ASSIGNMENT:
The entries must be repeated verbatim, and their images left out.

** Opening RECORDED INFORMATION block **

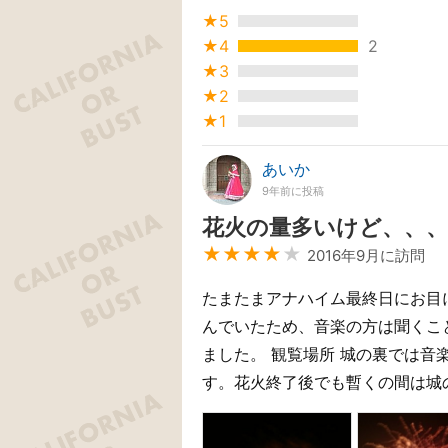
★5
★4
2
★3
★2
★1
あいか
9年前に投稿
花火の量多いけど、、、
★★★★
★
2016年9月に訪問
たまたまアナハイム最終日にお目
んでいたため、音楽の方は聞くこと
ました。 観覧場所 城の裏では
す。花火終了後でも暫くの間は城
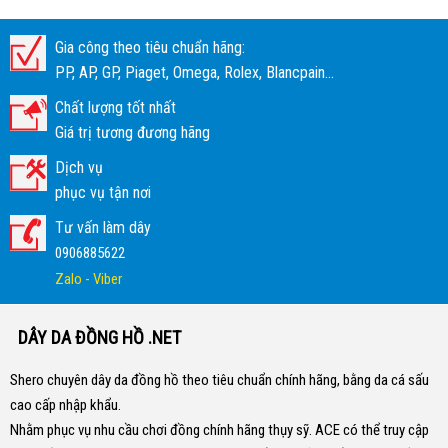
Gia công theo tiêu chuẩn hãng:
PP, AP, GP, Piaget, Omega, Rolex, Blancpain...
Chất lượng tốt nhất
Giá trị tương đương hãng
Dịch vụ
phục vụ tận nơi
Tư vấn làm dây
0906885622
Zalo - Viber
DÂY DA ĐỒNG HỒ .NET
Shero chuyên dây da đồng hồ theo tiêu chuẩn chính hãng, bằng da cá sấu
cao cấp nhập khẩu.
Nhằm phục vụ nhu cầu chơi đồng chính hãng thụy sỹ. ACE có thể truy cập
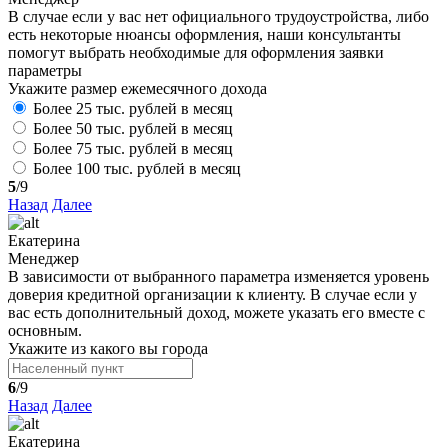
В случае если у вас нет официального трудоустройства, либо
есть некоторые нюансы оформления, наши консультанты
помогут выбрать необходимые для оформления заявки
параметры
Укажите размер ежемесячного дохода
Более 25 тыс. рублей в месяц
Более 50 тыс. рублей в месяц
Более 75 тыс. рублей в месяц
Более 100 тыс. рублей в месяц
5
/9
Назад
Далее
Екатерина
Менеджер
В зависимости от выбранного параметра изменяется уровень
доверия кредитной организации к клиенту. В случае если у
вас есть дополнительный доход, можете указать его вместе с
основным.
Укажите из какого вы города
6
/9
Назад
Далее
Екатерина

** Closing RECORDED INFORMATION block **

OUTPUT OF THE EXERCISE:
★5
★4
2
★3
★2
★1
あいか
9年前に投稿
花火の量多いけど、、、
★★★★
★
2016年9月に訪問
たまたまアナハイム最終日にお目
んでいたため、音楽の方は聞くこと
ました。 観覧場所 城の裏では
す。花火終了後でも暫くの間は城
Gia công theo tiêu chuẩn hãng:
PP, AP, GP, Piaget, Omega, Rolex, Blancpain...
Chất lượng tốt nhất
Giá trị tương đương hãng
Dịch vụ
phục vụ tận nơi
Tư vấn làm dây
0906885622
Zalo - Viber
DÂY DA ĐỒNG HỒ .NET
Shero chuyên dây da đồng hồ theo tiêu chuẩn chính hãng, bằng da cá sấu
cao cấp nhập khẩu.
Nhằm phục vụ nhu cầu chơi đồng chính hãng thụy sỹ. ACE có thể truy cập
В случае если у вас нет официального трудоустройства, либо
есть некоторые нюансы оформления, наши консультанты
помогут выбрать необходимые для оформления заявки
параметры
Укажите размер ежемесячного дохода
Более 25 тыс. рублей в месяц
Более 50 тыс. рублей в месяц
Более 75 тыс. рублей в месяц
Более 100 тыс. рублей в месяц
5
/9
Назад
Далее
Екатерина
Менеджер
В зависимости от выбранного параметра изменяется уровень
доверия кредитной организации к клиенту. В случае если у
вас есть дополнительный доход, можете указать его вместе с
основным.
Укажите из какого вы города
6
/9
Назад
Далее
Екатерина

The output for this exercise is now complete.